Sure, half of my face is swollen up from that opening haymaker, but I don't think anyone expected me not to go down, least of all the challenger. Struck him back quick as you like, backed him into the corner, and landed some body blows while he was busy protecting his precious face. I don't know if the poor sod ever caught his breath after that, but you won't see me caring.

Coinpurse felt uncomfortably heavy, so I went and splurged on a hot meal and some drinks at the Murder - company there was more lively than I'd expected. Fiery, short-statured girl beckoned me over, drunk as you like, and asked me to join the table. Was in far too good a mood to let that invitation slide, so took my meal over to the table.

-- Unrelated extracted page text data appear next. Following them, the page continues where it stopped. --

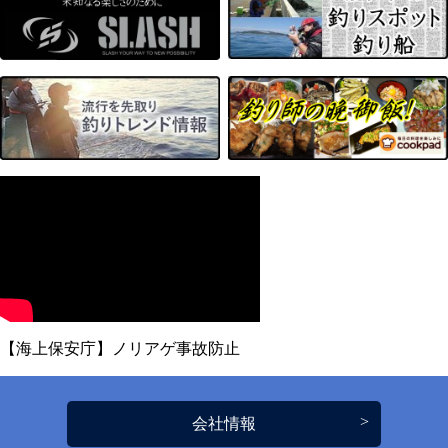
【海上保安庁】ノリアゲ事故防止
会社情報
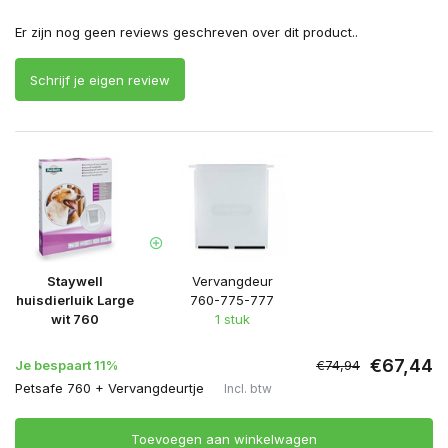
Er zijn nog geen reviews geschreven over dit product..
Schrijf je eigen review
Staywell
Vervangdeur
huisdierluik Large
760-775-777
wit 760
1 stuk
€67,44
Je bespaart 11%
€74,94
Petsafe 760 + Vervangdeurtje
Incl. btw
Toevoegen aan winkelwagen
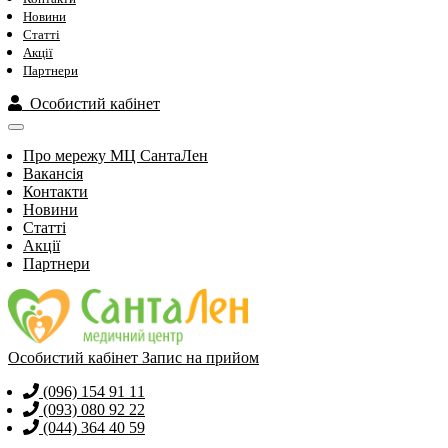
Новини
Статті
Акції
Партнери
Особистий кабінет
Про мережу МЦ СантаЛен
Вакансія
Контакти
Новини
Статті
Акції
Партнери
Особистий кабінет
Запис на прийом
(096) 154 91 11
(093) 080 92 22
(044) 364 40 59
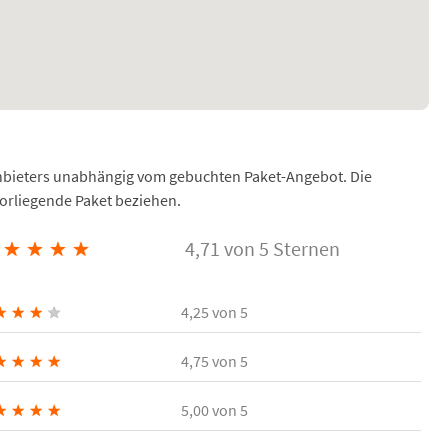
Anbieters unabhängig vom gebuchten Paket-Angebot. Die
vorliegende Paket beziehen.
★
★
★
★
4,71 von 5 Sternen
★
★
★
★
4,25
von 5
★
★
★
★
4,75
von 5
★
★
★
★
5,00
von 5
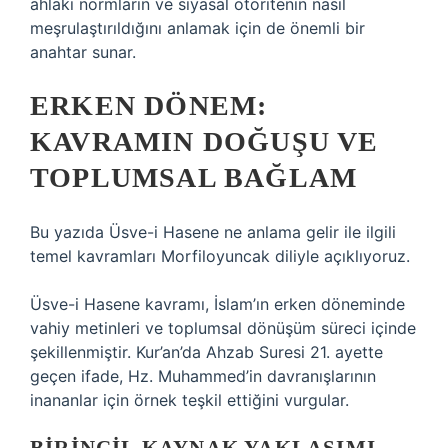
ahlaki normların ve siyasal otoritenin nasıl
meşrulaştırıldığını anlamak için de önemli bir
anahtar sunar.
ERKEN DÖNEM:
KAVRAMIN DOĞUŞU VE
TOPLUMSAL BAĞLAM
Bu yazıda Üsve-i Hasene ne anlama gelir ile ilgili
temel kavramları Morfiloyuncak diliyle açıklıyoruz.
Üsve-i Hasene kavramı, İslam’ın erken döneminde
vahiy metinleri ve toplumsal dönüşüm süreci içinde
şekillenmiştir. Kur’an’da Ahzab Suresi 21. ayette
geçen ifade, Hz. Muhammed’in davranışlarının
inananlar için örnek teşkil ettiğini vurgular.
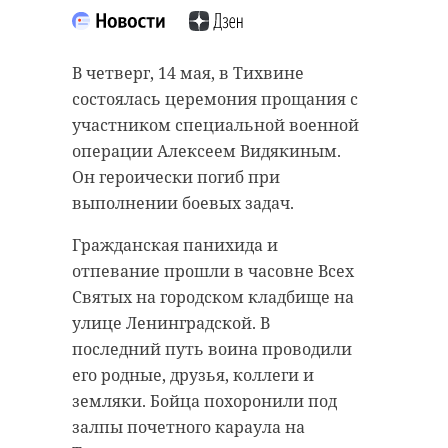
В четверг, 14 мая, в Тихвине
состоялась церемония прощания с
участником специальной военной
операции Алексеем Видякиным.
Он героически погиб при
выполнении боевых задач.
Гражданская панихида и
отпевание прошли в часовне Всех
Святых на городском кладбище на
улице Ленинградской. В
последний путь воина проводили
его родные, друзья, коллеги и
земляки. Бойца похоронили под
залпы почетного караула на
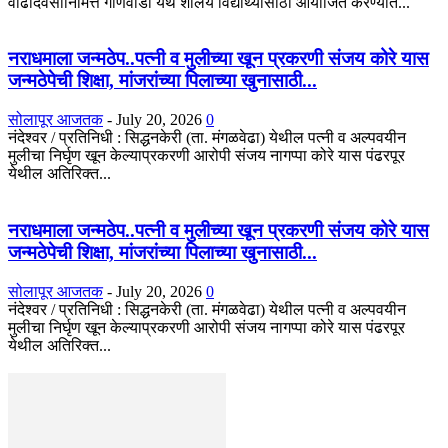
वाढदिवसानिमित्त गोणेवाडी येथे शालेय विद्यार्थ्यांसाठी आयोजित करण्यात...
नराधमाला जन्मठेप..पत्नी व मुलीच्या खून प्रकरणी संजय कोरे यास
जन्मठेपेची शिक्षा, मांजरांच्या पिलाच्या खुनासाठी...
सोलापूर आजतक
-
July 20, 2026
0
नंदेश्वर / प्रतिनिधी : सिद्धनकेरी (ता. मंगळवेढा) येथील पत्नी व अल्पवयीन
मुलीचा निर्घृण खून केल्याप्रकरणी आरोपी संजय नागप्पा कोरे यास पंढरपूर
येथील अतिरिक्त...
नराधमाला जन्मठेप..पत्नी व मुलीच्या खून प्रकरणी संजय कोरे यास
जन्मठेपेची शिक्षा, मांजरांच्या पिलाच्या खुनासाठी...
सोलापूर आजतक
-
July 20, 2026
0
नंदेश्वर / प्रतिनिधी : सिद्धनकेरी (ता. मंगळवेढा) येथील पत्नी व अल्पवयीन
मुलीचा निर्घृण खून केल्याप्रकरणी आरोपी संजय नागप्पा कोरे यास पंढरपूर
येथील अतिरिक्त...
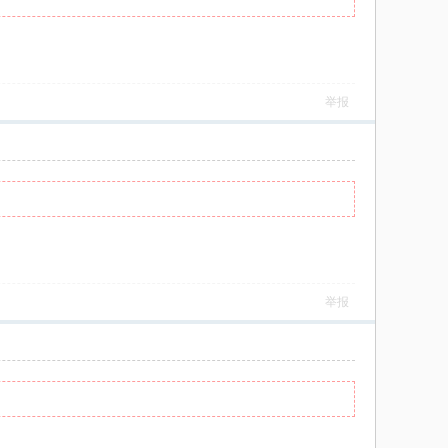
举报
举报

Didn't follow much of the conversation, but I quite enjoyed the game of truths, though I suspect not all of those were created equally.

Written By Sydney

Dec. 17, 2018, 7:50 p.m.(3/10/1010 AR)

Some days, luck is on my side - and then there's days like today. Bastard was due to take a fall like we agreed, but when I closed in for the haymaker - nice and telegraphed to give him the chance to brace - he sucker-punches me out of nowhere. Next thing I know, I'm blearily waking up, spittin' blood from where he rammed my teeth against my lip, and the match is called.

Great.

Not only is that a loss of my cut, but it's another failed bet. Stormed out for a drink, and the sharding snow stung on my bruises something awful.

Need to turn up some coin soon. This is a setback I sure as hell didn't need.